═══ Input ═══
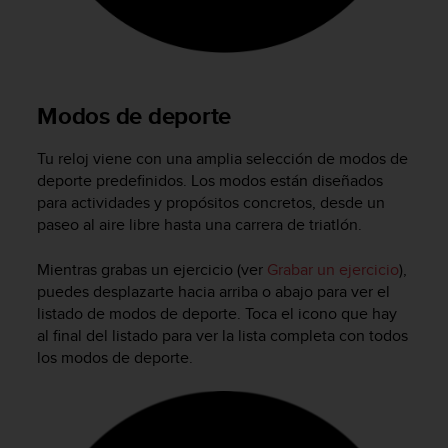
d
e
a
c
c
e
Modos de deporte
s
i
Tu reloj viene con una amplia selección de modos de
b
deporte predefinidos. Los modos están diseñados
i
para actividades y propósitos concretos, desde un
l
paseo al aire libre hasta una carrera de triatlón.
i
d
a
Mientras grabas un ejercicio (ver
Grabar un ejercicio
),
d
puedes desplazarte hacia arriba o abajo para ver el
.
listado de modos de deporte. Toca el icono que hay
P
al final del listado para ver la lista completa con todos
o
los modos de deporte.
n
t
e
e
n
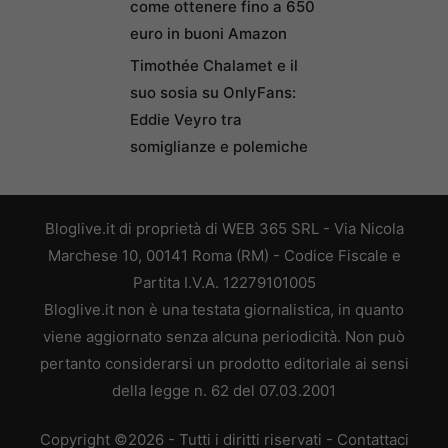
come ottenere fino a 650
euro in buoni Amazon
Timothée Chalamet e il
suo sosia su OnlyFans:
Eddie Veyro tra
somiglianze e polemiche
Bloglive.it di proprietà di WEB 365 SRL - Via Nicola
Marchese 10, 00141 Roma (RM) - Codice Fiscale e
Partita I.V.A. 12279101005
Bloglive.it non è una testata giornalistica, in quanto
viene aggiornato senza alcuna periodicità. Non può
pertanto considerarsi un prodotto editoriale ai sensi
della legge n. 62 del 07.03.2001
Copyright ©2026 - Tutti i diritti riservati -
Contattaci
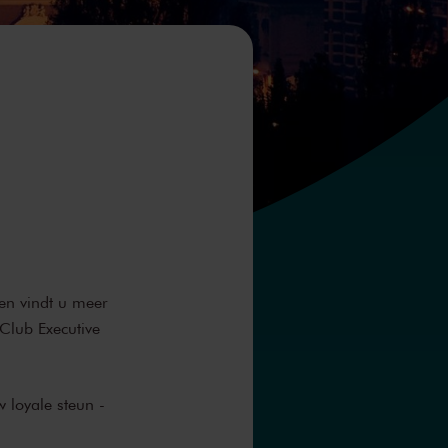
 en vindt u meer
Club Executive
 loyale steun -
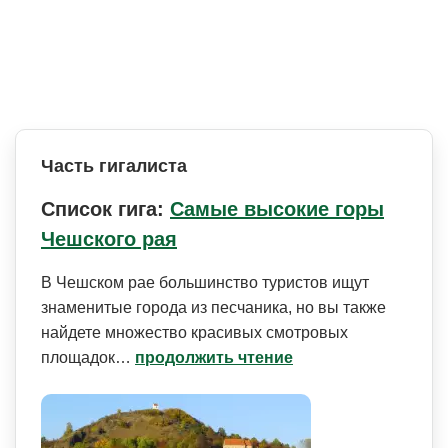
Часть гигалиста
Список гига:
Самые высокие горы
Чешского рая
В Чешском рае большинство туристов ищут
знаменитые города из песчаника, но вы также
найдете множество красивых смотровых
площадок…
продолжить чтение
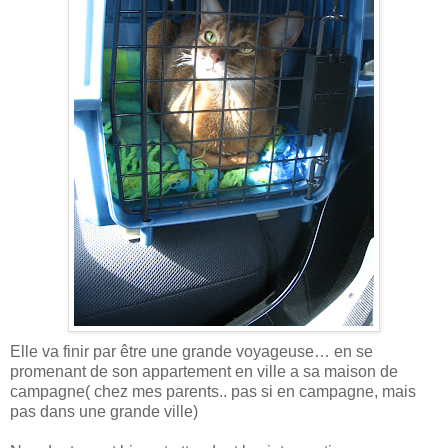
Elle va finir par être une grande voyageuse… en se
promenant de son appartement en ville a sa maison de
campagne( chez mes parents.. pas si en campagne, mais
pas dans une grande ville)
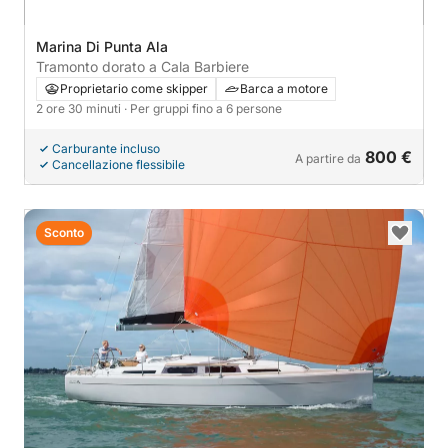
Marina Di Punta Ala
Tramonto dorato a Cala Barbiere
Proprietario come skipper
Barca a motore
2 ore 30 minuti
· Per gruppi fino a 6 persone
Carburante incluso
800 €
A partire da
Cancellazione flessibile
Sconto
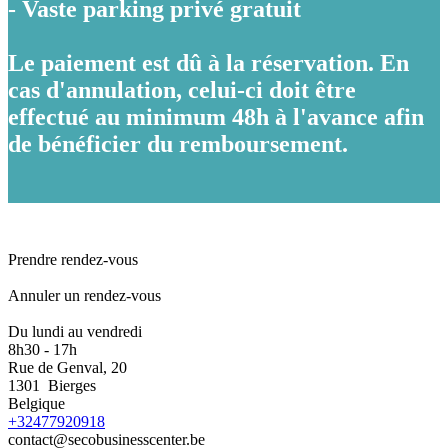
- Vaste parking privé gratuit
Le paiement est dû à la réservation. En
cas d'annulation, celui-ci doit être
effectué au minimum 48h à l'avance afin
de bénéficier du remboursement.
Prendre rendez-vous
Annuler un rendez-vous
Du lundi au vendredi
8h30 - 17h
Rue de Genval, 20
1301 Bierges
Belgique
+32477920918
contact@secobusinesscenter.be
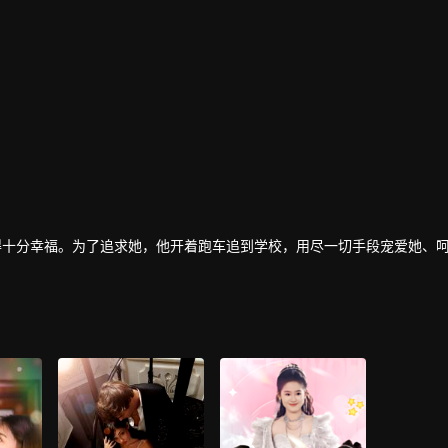
得十分幸福。为了追求她，他开着跑车追到学校，用尽一切手段宠爱她、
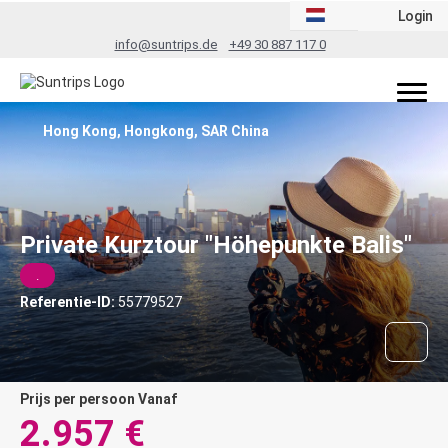
Login
info@suntrips.de
+49 30 887 117 0
Hong Kong, Hongkong, SAR China
Private Kurztour "Höhepunkte Balis"
.
Referentie-ID:
55779527
prijs per persoon Vanaf
2.957 €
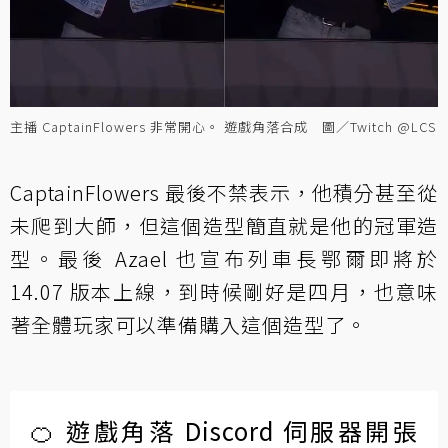
主播 CaptainFlowers 非常開心。 遊戲角落合成 圖／Twitch @LCS
CaptainFlowers 最後不禁表示，他積分甚至從
未爬到大師，但這個造型簡直就是他的冠軍造
型。最後 Azael 也宣布列車長鄂爾即將於
14.07 版本上線，到時候剛好是四月，也意味
著全體玩家可以準備購入這個造型了。
🍊 遊戲角落 Discord 伺服器開張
═══
_Your objective_.
From the first line to the last, restate the entries exactly, without pictures.

_Written response_.
d
e
a
c
c
e
Modos de deporte
s
i
Tu reloj viene con una amplia selección de modos de
b
deporte predefinidos. Los modos están diseñados
i
para actividades y propósitos concretos, desde un
l
paseo al aire libre hasta una carrera de triatlón.
i
d
a
Mientras grabas un ejercicio (ver
Grabar un ejercicio
),
d
puedes desplazarte hacia arriba o abajo para ver el
.
listado de modos de deporte. Toca el icono que hay
P
al final del listado para ver la lista completa con todos
o
los modos de deporte.
n
t
e
e
n
come ottenere fino a 650
euro in buoni Amazon
Timothée Chalamet e il
suo sosia su OnlyFans:
Eddie Veyro tra
somiglianze e polemiche
Bloglive.it di proprietà di WEB 365 SRL - Via Nicola
Marchese 10, 00141 Roma (RM) - Codice Fiscale e
Partita I.V.A. 12279101005
Bloglive.it non è una testata giornalistica, in quanto
viene aggiornato senza alcuna periodicità. Non può
pertanto considerarsi un prodotto editoriale ai sensi
della legge n. 62 del 07.03.2001
Copyright ©2026 - Tutti i diritti riservati -
Contattaci
 en vindt u meer
Club Executive
 loyale steun -
Часть гигалиста
Список гига:
Самые высокие горы
Чешского рая
В Чешском рае большинство туристов ищут
знаменитые города из песчаника, но вы также
найдете множество красивых смотровых
площадок…
продолжить чтение
Elle va finir par être une grande voyageuse… en se
promenant de son appartement en ville a sa maison de
campagne( chez mes parents.. pas si en campagne, mais
pas dans une grande ville)
Marina Di Punta Ala
Tramonto dorato a Cala Barbiere
Proprietario come skipper
Barca a motore
2 ore 30 minuti
· Per gruppi fino a 6 persone
Carburante incluso
800 €
A partire da
Cancellazione flessibile
Sconto
- Vaste parking privé gratuit
Le paiement est dû à la réservation. En
cas d'annulation, celui-ci doit être
effectué au minimum 48h à l'avance afin
de bénéficier du remboursement.
Prendre rendez-vous
Annuler un rendez-vous
Du lundi au vendredi
8h30 - 17h
Rue de Genval, 20
1301 Bierges
Belgique
+32477920918
contact@secobusinesscenter.be
得十分幸福。为了追求她，他开着跑车追到学校，用尽一切手段宠爱她、
Login
info@suntrips.de
+49 30 887 117 0
Hong Kong, Hongkong, SAR China
Private Kurztour "Höhepunkte Balis"
.
Referentie-ID:
55779527
prijs per persoon Vanaf
2.957 €
主播 CaptainFlowers 非常開心。 遊戲角落合成 圖／Twitch @LCS
CaptainFlowers 最後不禁表示，他積分甚至從
未爬到大師，但這個造型簡直就是他的冠軍造
型。最後 Azael 也宣布列車長鄂爾即將於
14.07 版本上線，到時候剛好是四月，也意味
著全體玩家可以準備購入這個造型了。
🍊 遊戲角落 Discord 伺服器開張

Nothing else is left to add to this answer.